The 2022 French presidential election looks to be a repeat of the 2017 contest, with incumbent Emmanuel Macron again facing off against challenger Marine Le Pen in a run-off scheduled for April 24. As of this writing, Macron led the field of 12 candidates with approximately 27.8 percent of the vote, with Le Pen following with 23.1 percent.
Far-left candidate Jean-Luc Mélenchon of the La France Insoumise party finished third with approximately 22 percent of the vote. Former broadcaster Eric Zemmour, considered a “far-right” extremist by most mainstream news sources, finished a distant fourth at seven percent.
In France, if no candidate reaches 50 percent of the vote, the election then becomes a run-off of the top two candidates. A second round of elections could occur in May if neither Macron or Le Pen break the 50-percent barrier.
As an aside, some locations in America could learn something from French elections, as voting is always done in person with paper ballots, which are hand-counted.
Le Pen’s National Rally party is seen as a more conservative alternative to Macron’s La République En Marche! party and Macron’s globalist tendencies.
“I will restore France to order in five years,” Le Pen told supporters. Considered a Trump-like populist by many, Le Pen offered the French people “a choice of civilization” where “legitimate preponderance of French language and culture” would be the order of the day, with national “sovereignty reestablished in all domains.”
To many this sounds like a French version of Make America Great Again.
Macron, on the other hand, repeated globalist talking points when speaking to supporters.
“I want a France in a strong Europe that maintains its alliances with the big democracies in order to defend itself, not a France that, outside Europe, would have as its only common international allies the populist and xenophobic. That is not us,” Macron said.
Macron has spent much of the election season making himself look important to the peace of the world by imposing himself into the Ukraine War. The French president has attempted to personally intervene with Vladimir Putin on several occasions but those efforts, thus far at least, have come to naught.
Macron remains a slight favorite to win another term, but Le Pen certainly has ample ammunition to attack the current president’s record.
In late 2018, Macron’s commitment to climate-change action and new fuel taxes brought about the Yellow Vest movement. The movement crossed political ideology and became a conduit for ordinary French people to complain about pocketbook issues that the government wasn’t addressing.

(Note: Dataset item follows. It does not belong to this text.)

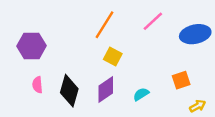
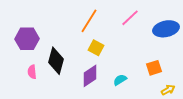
black diamond: (69, 91) -> (56, 61), moved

Currently, France’s economy is in the throes of 7.4-percent inflation, the highest in decades. Polls show that the abrupt drop in purchasing power is the top issue for French citizens. Macron has answered those fears, claiming that his first act in a new administration will be to assist French households.
“I speak to people who feel daily insecurity, to those who feel it is difficult to live with dignity despite working hard,” Macron said on Sunday. “I want to convince you in the coming days that our project is more solid than that of the extreme right.”
Macron’s strategy against Le Pen seems to involve calling her “far right” and a puppet of Vladimir Putin.
Le Pen believes that the contest between her and Macron will be “a fundamental choice between two opposing visions of life.” She speaks against the “division, injustice and disorder” of Macron’s presidency.
Among the policies Le Pen will push for is a referendum on immigration, which would include strict controls on new immigration; a new “national priority” system that will prioritize French citizens ahead of foreigners; higher pension payments; and tax cuts on petrol and electricity prices. Le Pen also promises 25,000 new prison beds and more police.
“Our program is a social one because it completely takes into account the questions of daily life, above all the cost of living,” Le Pen said in her last rally before the first round of voting.
Macron, on the other hand, seems to be promising more of the same globalism and political centrism that marked his first term.
He claims that his proposals are “neither left, nor right.” For the Right, Macron promises more police officers, tax cuts for companies, and a rise in the retirement age from 62-65 in order to stabilize the pension system’s enormous debt. For the Left, Macron promises new recruits for the health service and a promise to make gender equality a priority in his next term.
Le Pen has a vision of a more “French” France. Macron seems to want to straddle the fence on the issues and continue on the same globalist path he’s been on for the last five years.